Work task:
Without the images, write out the entries word for word.

#### Supplied records

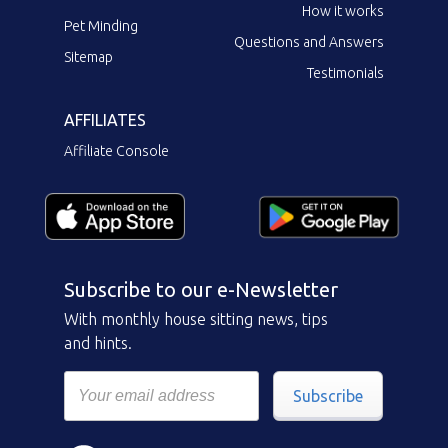
How it works
Pet Minding
Questions and Answers
Sitemap
Testimonials
AFFILIATES
Affiliate Console
Subscribe to our e-Newsletter
With monthly house sitting news, tips
and hints.
Subscribe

########

The completed task:
How it works
Pet Minding
Questions and Answers
Sitemap
Testimonials
AFFILIATES
Affiliate Console
Subscribe to our e-Newsletter
With monthly house sitting news, tips
and hints.
Subscribe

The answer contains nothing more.